_Directions_
If a line of the entries below includes the word "border", it counts; state the total and nothing further.

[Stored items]
==*==
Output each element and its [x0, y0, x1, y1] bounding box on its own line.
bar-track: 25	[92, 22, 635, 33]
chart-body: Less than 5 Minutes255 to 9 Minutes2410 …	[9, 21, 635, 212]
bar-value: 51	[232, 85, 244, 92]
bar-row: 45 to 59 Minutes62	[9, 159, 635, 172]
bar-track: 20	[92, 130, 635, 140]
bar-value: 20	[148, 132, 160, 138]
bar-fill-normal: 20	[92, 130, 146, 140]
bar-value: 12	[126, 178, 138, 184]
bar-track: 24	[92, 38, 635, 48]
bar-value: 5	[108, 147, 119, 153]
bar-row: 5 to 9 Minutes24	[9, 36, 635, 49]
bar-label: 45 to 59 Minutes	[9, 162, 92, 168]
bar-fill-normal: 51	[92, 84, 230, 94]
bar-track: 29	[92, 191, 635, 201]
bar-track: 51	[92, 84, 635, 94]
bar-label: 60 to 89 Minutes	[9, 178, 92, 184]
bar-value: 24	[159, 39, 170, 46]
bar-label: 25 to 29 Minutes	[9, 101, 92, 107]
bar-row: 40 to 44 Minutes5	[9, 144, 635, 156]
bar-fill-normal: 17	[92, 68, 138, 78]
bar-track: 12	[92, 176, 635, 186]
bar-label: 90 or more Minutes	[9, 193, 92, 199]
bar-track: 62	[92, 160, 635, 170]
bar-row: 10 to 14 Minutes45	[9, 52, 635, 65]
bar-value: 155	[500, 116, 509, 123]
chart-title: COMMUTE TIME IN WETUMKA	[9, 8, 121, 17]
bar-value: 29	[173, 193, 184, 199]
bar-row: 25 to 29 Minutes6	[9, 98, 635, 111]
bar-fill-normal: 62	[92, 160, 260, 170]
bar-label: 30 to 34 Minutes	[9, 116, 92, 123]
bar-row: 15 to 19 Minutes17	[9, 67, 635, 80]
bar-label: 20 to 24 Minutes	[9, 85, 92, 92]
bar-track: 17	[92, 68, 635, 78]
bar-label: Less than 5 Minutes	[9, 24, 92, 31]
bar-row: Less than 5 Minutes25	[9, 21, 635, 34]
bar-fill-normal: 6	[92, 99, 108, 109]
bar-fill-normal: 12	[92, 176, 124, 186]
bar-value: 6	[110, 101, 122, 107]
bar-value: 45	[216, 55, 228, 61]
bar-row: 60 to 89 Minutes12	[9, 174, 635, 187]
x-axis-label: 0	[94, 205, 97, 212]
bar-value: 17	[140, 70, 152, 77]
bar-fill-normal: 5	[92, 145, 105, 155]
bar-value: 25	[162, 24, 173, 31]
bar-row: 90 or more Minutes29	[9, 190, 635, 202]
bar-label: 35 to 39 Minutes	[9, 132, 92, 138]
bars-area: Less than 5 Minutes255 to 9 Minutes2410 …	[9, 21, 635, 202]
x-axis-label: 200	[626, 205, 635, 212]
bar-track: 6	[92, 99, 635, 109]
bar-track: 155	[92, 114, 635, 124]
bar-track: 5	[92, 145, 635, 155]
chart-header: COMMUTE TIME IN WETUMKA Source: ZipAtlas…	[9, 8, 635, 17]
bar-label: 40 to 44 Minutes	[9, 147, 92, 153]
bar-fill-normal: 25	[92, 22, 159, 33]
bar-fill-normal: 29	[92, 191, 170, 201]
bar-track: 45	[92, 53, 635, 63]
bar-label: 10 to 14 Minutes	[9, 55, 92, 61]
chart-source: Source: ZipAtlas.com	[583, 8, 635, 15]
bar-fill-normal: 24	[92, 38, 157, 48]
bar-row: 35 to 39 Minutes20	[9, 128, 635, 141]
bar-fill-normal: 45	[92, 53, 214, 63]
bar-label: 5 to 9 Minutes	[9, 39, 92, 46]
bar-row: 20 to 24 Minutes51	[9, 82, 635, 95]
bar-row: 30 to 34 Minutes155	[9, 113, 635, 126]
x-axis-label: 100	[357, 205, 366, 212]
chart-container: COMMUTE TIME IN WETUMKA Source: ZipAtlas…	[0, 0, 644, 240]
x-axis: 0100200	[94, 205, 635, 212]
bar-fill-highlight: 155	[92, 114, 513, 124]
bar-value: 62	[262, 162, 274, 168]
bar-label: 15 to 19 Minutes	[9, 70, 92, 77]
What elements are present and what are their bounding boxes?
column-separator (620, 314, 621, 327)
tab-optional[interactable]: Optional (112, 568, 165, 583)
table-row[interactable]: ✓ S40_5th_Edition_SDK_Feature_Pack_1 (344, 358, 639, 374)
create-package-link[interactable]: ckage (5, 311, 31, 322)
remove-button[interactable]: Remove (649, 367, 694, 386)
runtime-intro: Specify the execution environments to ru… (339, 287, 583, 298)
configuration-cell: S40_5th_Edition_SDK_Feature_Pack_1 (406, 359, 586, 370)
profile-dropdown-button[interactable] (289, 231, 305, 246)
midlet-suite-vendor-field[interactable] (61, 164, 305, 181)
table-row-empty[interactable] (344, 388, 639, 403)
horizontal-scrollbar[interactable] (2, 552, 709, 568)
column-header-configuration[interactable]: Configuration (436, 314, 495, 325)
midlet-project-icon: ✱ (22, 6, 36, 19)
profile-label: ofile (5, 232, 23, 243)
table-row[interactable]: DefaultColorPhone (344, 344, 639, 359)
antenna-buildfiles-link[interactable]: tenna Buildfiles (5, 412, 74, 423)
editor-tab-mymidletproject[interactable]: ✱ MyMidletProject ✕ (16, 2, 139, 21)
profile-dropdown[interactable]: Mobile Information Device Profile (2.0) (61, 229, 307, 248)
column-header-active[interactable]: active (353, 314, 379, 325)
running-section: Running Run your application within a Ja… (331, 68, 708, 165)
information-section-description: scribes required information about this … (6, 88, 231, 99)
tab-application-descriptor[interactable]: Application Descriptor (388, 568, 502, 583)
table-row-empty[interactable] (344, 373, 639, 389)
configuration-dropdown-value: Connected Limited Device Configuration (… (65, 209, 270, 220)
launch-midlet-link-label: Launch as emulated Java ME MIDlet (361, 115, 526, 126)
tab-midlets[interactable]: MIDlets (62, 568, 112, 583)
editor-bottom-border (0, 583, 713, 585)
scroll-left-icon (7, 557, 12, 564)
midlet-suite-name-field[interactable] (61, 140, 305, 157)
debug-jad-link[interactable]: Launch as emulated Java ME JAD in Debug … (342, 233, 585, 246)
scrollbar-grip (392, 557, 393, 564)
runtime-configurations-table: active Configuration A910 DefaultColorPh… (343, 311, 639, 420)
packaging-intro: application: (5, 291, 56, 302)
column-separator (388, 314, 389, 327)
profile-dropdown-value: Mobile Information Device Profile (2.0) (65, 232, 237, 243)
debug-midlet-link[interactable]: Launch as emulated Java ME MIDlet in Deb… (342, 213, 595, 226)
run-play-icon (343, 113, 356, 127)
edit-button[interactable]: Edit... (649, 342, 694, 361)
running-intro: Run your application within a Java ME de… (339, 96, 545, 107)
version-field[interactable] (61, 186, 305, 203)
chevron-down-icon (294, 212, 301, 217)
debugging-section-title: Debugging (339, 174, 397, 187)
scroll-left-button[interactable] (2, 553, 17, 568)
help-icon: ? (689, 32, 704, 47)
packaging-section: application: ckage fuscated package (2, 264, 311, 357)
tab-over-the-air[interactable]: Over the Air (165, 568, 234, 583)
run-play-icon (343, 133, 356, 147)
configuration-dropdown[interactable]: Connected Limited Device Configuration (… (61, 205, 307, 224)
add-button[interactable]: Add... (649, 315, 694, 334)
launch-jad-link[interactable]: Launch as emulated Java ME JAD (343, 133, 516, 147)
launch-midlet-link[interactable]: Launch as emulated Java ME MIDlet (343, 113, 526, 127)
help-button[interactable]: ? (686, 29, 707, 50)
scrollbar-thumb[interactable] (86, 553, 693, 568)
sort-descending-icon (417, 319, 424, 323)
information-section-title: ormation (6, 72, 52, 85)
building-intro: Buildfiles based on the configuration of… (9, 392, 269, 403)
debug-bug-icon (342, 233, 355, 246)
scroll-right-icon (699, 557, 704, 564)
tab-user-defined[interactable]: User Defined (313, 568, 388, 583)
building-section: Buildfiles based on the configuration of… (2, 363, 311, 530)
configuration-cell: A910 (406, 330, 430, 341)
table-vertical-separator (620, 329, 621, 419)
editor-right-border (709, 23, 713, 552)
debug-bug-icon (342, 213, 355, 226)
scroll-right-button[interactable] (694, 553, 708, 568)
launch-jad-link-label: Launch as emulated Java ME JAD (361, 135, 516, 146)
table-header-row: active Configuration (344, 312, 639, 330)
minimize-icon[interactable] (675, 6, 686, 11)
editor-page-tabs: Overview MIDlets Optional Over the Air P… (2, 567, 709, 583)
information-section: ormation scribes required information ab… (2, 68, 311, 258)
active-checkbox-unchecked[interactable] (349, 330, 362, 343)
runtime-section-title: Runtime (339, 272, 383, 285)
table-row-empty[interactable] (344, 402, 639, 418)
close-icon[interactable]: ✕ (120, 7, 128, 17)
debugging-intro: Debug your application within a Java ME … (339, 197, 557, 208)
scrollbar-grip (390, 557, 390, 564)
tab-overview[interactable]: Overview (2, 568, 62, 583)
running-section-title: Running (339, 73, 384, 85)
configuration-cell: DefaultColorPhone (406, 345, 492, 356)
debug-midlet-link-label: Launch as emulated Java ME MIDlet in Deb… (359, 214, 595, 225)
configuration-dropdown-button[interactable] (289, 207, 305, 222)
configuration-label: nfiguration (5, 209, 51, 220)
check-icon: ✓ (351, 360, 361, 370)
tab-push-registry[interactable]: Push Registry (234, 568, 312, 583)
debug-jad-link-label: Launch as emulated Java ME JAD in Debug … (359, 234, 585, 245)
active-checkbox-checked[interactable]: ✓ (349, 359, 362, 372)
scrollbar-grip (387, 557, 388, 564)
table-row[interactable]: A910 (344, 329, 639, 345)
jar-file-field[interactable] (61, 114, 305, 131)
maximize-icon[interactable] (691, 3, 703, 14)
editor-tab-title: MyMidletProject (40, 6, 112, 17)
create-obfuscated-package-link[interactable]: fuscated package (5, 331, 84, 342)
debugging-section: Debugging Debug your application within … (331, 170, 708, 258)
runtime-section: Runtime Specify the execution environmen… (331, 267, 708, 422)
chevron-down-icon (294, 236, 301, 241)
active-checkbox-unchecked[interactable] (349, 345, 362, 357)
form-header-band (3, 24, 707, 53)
==*==
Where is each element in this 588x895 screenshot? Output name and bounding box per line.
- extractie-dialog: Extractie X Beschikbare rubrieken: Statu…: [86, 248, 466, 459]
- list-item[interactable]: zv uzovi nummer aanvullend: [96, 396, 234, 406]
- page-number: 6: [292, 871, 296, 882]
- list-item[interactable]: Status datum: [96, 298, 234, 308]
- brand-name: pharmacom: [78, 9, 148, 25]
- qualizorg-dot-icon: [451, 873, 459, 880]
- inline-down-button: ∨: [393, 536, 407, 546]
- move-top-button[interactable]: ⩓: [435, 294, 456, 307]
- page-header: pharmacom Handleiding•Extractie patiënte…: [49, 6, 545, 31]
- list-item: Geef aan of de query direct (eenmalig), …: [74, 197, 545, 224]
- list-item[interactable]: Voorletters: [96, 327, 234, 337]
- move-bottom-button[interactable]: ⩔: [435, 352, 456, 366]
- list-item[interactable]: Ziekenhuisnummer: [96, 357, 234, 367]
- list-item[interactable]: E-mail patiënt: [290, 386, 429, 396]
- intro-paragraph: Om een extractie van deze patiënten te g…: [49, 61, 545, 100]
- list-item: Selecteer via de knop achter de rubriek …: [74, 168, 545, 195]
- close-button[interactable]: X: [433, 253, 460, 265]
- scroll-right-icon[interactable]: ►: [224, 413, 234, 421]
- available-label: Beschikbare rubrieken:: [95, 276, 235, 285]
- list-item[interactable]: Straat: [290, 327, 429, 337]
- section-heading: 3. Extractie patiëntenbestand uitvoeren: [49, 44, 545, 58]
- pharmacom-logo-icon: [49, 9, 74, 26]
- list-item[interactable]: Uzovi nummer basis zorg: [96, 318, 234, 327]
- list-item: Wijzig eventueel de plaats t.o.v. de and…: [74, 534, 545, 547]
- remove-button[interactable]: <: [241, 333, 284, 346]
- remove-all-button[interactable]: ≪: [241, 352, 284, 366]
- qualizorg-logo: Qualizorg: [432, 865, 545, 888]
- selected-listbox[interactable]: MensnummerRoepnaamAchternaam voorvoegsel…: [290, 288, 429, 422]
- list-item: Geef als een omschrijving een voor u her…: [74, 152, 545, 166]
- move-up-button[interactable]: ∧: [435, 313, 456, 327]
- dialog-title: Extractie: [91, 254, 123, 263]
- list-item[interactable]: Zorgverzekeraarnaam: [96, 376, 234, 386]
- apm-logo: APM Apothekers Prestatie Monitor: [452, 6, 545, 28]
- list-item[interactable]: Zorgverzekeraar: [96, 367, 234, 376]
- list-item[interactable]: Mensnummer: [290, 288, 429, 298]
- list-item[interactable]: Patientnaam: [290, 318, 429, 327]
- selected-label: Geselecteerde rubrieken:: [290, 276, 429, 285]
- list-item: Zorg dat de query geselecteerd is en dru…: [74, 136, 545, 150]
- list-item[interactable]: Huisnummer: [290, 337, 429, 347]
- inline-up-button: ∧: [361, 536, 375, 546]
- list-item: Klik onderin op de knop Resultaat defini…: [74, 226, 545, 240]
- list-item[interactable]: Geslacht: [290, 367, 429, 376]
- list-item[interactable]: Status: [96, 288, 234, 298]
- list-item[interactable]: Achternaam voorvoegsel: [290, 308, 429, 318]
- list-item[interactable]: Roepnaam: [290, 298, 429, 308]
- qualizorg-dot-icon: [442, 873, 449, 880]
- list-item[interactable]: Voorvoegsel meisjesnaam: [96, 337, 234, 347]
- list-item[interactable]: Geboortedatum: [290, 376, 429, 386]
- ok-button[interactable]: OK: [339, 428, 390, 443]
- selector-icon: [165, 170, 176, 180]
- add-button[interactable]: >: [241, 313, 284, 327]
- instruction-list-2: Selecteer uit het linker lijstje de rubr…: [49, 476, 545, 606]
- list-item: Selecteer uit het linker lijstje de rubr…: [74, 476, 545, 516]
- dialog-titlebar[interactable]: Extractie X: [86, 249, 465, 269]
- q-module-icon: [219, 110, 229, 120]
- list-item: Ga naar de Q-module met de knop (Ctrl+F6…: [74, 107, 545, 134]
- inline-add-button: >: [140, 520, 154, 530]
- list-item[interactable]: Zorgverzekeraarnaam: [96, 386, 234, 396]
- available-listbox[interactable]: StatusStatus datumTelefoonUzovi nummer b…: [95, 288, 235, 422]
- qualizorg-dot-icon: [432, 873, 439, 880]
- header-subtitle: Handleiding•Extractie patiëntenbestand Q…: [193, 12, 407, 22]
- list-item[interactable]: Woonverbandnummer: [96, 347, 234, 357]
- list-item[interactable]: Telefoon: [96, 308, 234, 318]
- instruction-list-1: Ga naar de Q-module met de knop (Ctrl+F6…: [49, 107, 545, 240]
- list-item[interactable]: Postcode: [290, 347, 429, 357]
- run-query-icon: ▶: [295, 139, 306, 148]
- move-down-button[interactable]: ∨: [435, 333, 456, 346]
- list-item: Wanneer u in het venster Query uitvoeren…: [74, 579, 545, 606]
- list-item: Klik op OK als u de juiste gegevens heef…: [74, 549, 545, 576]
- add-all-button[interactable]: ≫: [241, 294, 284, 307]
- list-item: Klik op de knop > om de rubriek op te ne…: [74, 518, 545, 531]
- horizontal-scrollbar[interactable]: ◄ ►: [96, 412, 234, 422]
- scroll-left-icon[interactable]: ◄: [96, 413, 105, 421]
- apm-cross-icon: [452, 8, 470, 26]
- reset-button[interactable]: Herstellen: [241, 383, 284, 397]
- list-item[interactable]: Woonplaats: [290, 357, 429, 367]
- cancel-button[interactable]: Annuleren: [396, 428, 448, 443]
==*==
_Result of this exercise_
2